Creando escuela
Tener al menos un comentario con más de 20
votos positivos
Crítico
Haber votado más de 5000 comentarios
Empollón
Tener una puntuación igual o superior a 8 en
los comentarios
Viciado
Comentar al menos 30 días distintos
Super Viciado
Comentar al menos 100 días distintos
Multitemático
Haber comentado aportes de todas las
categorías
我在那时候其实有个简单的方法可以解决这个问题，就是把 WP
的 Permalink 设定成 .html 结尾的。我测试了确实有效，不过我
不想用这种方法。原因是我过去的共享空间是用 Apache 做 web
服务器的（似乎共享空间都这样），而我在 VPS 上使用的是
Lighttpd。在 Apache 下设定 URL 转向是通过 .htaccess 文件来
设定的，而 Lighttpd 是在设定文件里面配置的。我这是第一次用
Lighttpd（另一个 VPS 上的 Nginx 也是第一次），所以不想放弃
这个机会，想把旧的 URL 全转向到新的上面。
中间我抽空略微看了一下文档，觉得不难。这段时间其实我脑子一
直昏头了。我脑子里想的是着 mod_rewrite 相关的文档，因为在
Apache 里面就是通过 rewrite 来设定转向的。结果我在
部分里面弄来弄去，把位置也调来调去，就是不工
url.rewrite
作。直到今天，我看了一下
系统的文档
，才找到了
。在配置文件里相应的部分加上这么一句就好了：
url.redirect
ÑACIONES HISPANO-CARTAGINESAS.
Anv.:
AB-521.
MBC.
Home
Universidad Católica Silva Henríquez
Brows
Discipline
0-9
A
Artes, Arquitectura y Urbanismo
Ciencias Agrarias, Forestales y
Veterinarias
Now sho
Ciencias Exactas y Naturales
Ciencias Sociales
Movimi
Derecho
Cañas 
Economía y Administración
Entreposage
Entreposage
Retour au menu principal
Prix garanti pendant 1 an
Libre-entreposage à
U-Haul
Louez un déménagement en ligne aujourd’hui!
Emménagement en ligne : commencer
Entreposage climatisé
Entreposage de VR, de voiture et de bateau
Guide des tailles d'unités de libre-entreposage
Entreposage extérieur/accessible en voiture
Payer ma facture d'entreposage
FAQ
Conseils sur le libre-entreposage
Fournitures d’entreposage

* * * * * * * * *


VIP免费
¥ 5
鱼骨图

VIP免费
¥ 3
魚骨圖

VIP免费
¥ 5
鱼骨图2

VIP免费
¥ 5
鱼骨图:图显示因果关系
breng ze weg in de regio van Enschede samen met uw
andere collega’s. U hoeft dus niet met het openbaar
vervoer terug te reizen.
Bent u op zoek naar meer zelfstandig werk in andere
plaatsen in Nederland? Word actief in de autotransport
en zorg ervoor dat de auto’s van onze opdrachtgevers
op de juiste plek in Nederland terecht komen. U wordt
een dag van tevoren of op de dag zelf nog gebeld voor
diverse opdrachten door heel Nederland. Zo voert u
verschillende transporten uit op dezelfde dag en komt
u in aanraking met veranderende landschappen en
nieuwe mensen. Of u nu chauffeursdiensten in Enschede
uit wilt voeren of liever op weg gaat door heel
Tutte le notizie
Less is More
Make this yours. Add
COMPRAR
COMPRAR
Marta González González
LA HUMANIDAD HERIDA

* * * * * * * * *

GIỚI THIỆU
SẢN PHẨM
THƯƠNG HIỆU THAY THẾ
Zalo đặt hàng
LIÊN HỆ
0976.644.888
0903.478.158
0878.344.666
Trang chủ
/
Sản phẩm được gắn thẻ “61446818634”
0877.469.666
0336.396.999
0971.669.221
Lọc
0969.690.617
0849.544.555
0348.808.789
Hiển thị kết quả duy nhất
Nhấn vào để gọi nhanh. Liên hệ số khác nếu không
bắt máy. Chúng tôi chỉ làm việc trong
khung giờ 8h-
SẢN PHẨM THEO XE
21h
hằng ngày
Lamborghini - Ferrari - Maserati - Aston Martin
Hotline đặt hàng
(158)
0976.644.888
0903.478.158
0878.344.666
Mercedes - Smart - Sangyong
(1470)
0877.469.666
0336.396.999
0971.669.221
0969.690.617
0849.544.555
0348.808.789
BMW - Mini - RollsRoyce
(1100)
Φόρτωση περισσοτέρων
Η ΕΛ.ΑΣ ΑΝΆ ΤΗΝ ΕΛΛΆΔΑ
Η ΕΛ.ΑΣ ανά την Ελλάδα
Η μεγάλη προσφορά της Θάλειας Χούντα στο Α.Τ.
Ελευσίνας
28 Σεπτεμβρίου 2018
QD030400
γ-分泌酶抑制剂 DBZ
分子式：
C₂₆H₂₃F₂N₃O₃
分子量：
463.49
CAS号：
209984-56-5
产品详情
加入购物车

* * * * * * * * *

### Aim of the task
Where the line holding "Conseils sur le libre-entreposage" appears in the listing above, start reproducing exactly, and end with the line holding "Fournitures d’entreposage".

### Exercise response
Conseils sur le libre-entreposage
Fournitures d’entreposage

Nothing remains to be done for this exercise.